*** DATA TO PROCESS Section Begins ***

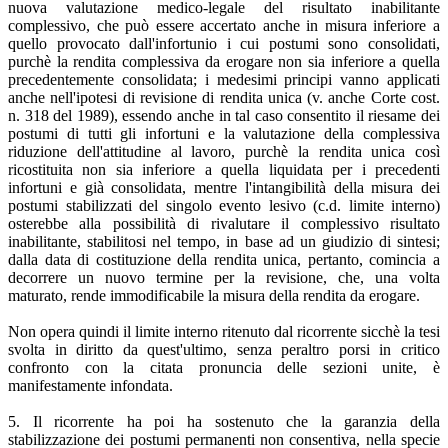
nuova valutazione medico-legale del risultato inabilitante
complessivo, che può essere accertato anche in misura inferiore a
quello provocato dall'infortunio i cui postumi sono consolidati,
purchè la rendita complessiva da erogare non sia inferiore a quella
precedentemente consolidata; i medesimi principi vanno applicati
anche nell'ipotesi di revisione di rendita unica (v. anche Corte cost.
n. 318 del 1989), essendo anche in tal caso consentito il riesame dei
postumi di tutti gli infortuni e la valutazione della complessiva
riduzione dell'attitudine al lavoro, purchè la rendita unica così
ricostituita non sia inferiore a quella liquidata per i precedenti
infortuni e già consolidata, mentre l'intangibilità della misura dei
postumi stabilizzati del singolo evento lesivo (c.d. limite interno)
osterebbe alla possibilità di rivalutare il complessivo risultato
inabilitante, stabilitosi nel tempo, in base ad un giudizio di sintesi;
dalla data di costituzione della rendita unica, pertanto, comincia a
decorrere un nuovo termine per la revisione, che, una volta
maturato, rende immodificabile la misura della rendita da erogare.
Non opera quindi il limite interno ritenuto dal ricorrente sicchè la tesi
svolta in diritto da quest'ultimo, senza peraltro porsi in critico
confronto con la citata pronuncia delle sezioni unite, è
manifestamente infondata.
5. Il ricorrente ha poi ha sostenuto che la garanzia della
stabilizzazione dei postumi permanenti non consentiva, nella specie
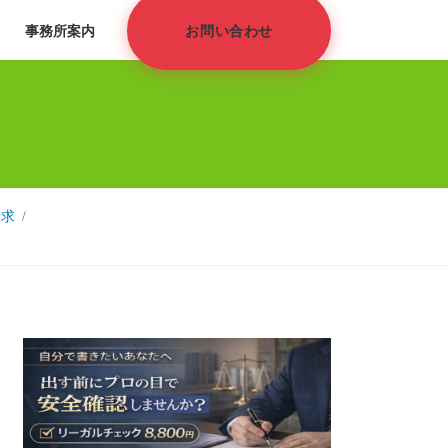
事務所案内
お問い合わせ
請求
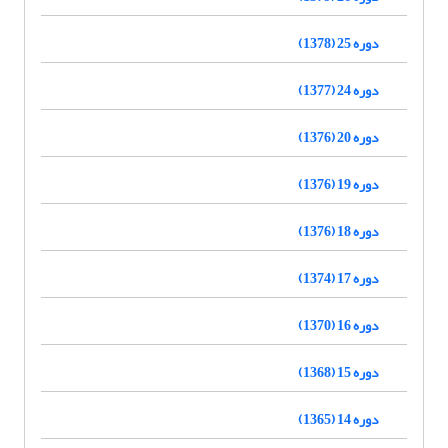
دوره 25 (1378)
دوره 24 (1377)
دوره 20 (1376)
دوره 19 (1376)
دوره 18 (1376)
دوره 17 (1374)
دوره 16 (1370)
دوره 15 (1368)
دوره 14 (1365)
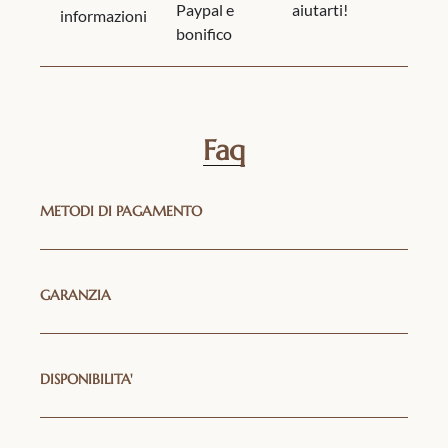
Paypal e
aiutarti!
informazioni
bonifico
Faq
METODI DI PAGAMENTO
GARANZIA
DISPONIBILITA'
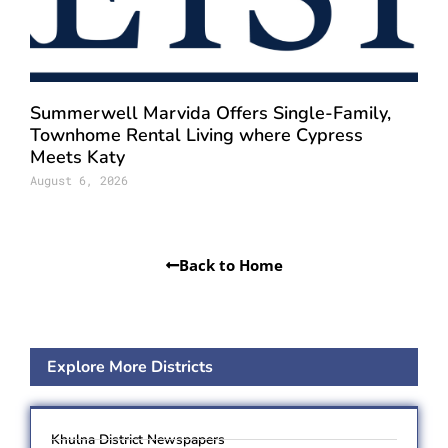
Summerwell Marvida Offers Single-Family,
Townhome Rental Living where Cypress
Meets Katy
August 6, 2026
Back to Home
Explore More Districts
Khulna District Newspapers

*** DATA TO PROCESS Section Ends ***
*** DATA TO PROCESS Section Begins ***

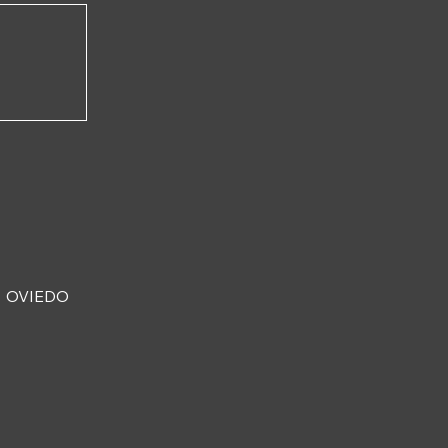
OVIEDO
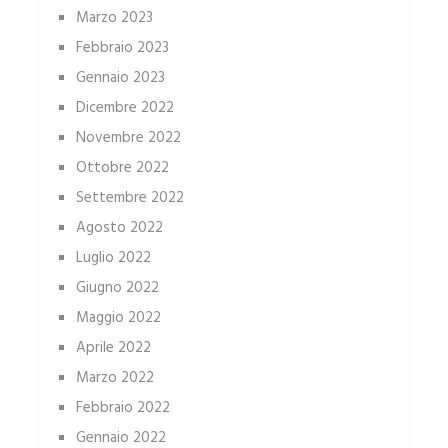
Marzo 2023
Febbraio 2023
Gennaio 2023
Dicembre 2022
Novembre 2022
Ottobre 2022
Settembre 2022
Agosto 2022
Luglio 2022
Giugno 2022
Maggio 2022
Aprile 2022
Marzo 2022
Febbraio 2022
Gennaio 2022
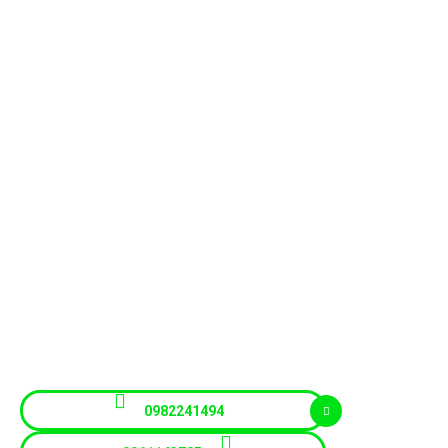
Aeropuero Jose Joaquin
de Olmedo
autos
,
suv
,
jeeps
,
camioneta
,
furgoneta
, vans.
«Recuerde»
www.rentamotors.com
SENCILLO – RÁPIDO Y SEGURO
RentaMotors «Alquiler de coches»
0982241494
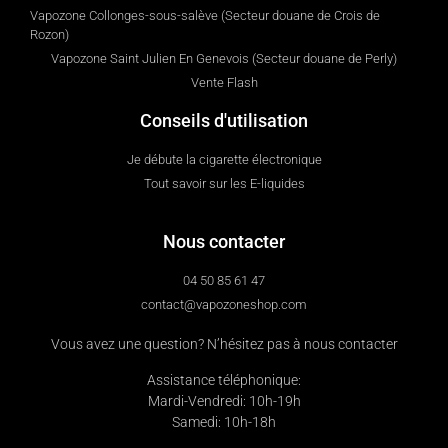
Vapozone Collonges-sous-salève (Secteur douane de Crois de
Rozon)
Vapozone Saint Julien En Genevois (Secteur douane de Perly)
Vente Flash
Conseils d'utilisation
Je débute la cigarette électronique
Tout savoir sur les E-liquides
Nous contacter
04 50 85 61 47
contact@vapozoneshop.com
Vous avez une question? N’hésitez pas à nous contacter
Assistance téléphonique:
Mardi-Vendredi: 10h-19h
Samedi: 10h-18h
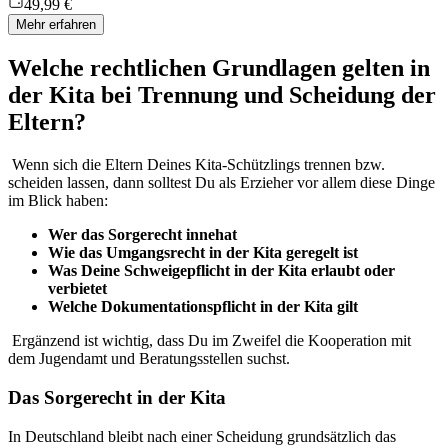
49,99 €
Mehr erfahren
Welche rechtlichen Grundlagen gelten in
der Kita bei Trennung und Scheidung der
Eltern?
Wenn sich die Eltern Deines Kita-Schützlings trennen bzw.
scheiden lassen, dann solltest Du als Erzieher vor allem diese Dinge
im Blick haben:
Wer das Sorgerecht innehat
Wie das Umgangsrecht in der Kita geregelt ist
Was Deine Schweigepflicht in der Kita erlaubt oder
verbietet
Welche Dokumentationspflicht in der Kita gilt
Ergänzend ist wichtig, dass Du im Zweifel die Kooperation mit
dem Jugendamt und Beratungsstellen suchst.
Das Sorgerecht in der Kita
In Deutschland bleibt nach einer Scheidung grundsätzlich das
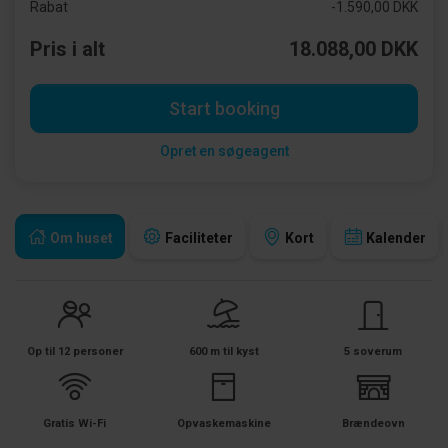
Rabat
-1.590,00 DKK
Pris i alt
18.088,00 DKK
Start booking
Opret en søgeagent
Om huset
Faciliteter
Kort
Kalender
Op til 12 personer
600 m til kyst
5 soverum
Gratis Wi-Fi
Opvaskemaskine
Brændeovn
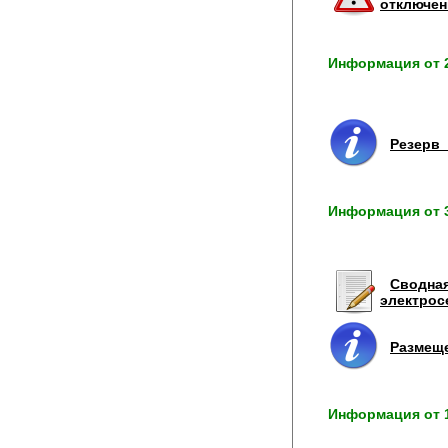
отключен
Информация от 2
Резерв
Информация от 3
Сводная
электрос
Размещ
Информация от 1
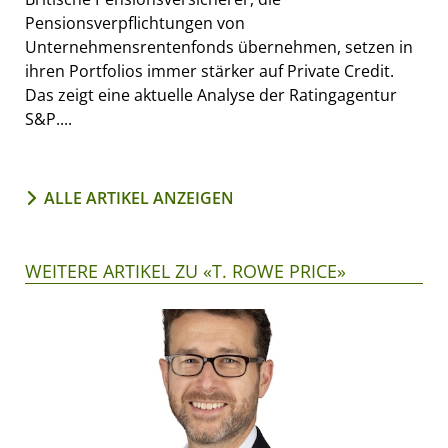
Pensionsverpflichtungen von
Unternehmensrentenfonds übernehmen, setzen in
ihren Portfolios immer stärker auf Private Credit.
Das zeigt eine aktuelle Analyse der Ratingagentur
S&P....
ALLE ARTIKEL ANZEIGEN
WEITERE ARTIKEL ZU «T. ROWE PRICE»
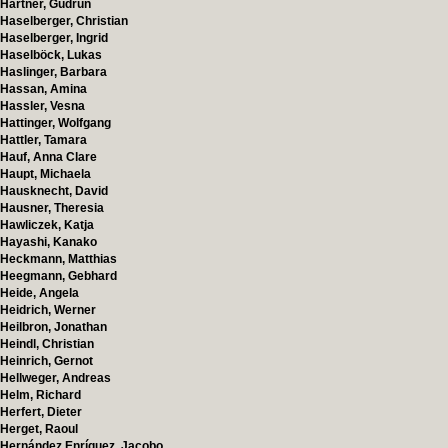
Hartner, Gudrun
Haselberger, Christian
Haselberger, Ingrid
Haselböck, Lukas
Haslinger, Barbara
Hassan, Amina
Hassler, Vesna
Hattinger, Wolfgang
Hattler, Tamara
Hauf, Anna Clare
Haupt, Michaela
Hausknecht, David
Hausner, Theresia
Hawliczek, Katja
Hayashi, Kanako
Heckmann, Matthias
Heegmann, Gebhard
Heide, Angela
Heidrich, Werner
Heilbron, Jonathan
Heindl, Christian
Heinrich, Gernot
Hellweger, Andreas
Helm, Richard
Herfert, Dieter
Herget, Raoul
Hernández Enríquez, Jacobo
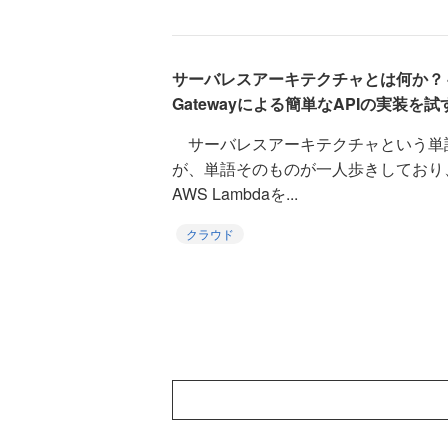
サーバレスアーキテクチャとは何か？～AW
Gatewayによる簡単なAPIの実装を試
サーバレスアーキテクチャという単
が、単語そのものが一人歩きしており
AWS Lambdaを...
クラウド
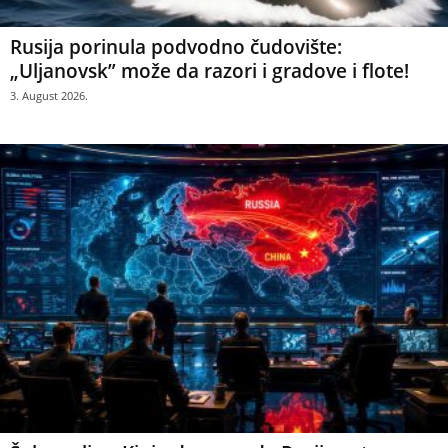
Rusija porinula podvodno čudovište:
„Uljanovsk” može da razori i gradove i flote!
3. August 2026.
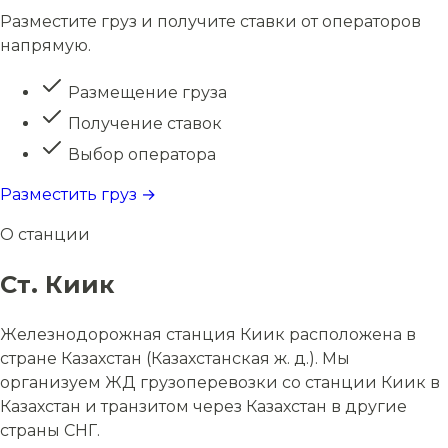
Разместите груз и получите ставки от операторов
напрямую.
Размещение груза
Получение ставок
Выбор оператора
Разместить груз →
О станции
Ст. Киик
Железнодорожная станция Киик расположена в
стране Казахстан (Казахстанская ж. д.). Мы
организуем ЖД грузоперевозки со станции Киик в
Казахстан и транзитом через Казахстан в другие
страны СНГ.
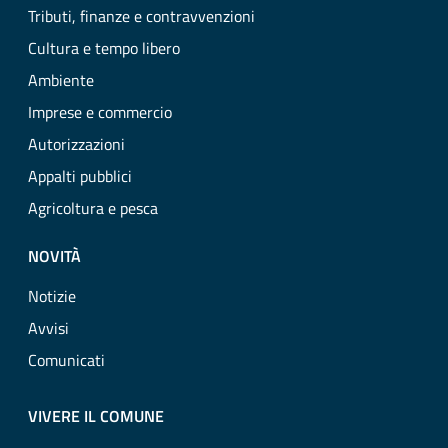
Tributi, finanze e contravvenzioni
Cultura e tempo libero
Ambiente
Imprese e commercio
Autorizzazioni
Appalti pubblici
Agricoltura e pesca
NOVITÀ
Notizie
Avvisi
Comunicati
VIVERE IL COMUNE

*** DATA TO PROCESS Section Ends ***

BRIEF: Reproduce the listing above from the line that holds "Hayashi, Kanako" through the line that holds "VIVERE IL COMUNE", both included, with the pictures left out.

COMPLETED EXERCISE:
Hayashi, Kanako
Heckmann, Matthias
Heegmann, Gebhard
Heide, Angela
Heidrich, Werner
Heilbron, Jonathan
Heindl, Christian
Heinrich, Gernot
Hellweger, Andreas
Helm, Richard
Herfert, Dieter
Herget, Raoul
Hernández Enríquez, Jacobo
サーバレスアーキテクチャとは何か？～AW
Gatewayによる簡単なAPIの実装を試
サーバレスアーキテクチャという単
が、単語そのものが一人歩きしており
AWS Lambdaを...
クラウド
Rusija porinula podvodno čudovište:
„Uljanovsk” može da razori i gradove i flote!
3. August 2026.
Разместите груз и получите ставки от операторов
напрямую.
Размещение груза
Получение ставок
Выбор оператора
Разместить груз →
О станции
Ст. Киик
Железнодорожная станция Киик расположена в
стране Казахстан (Казахстанская ж. д.). Мы
организуем ЖД грузоперевозки со станции Киик в
Казахстан и транзитом через Казахстан в другие
страны СНГ.
Tributi, finanze e contravvenzioni
Cultura e tempo libero
Ambiente
Imprese e commercio
Autorizzazioni
Appalti pubblici
Agricoltura e pesca
NOVITÀ
Notizie
Avvisi
Comunicati
VIVERE IL COMUNE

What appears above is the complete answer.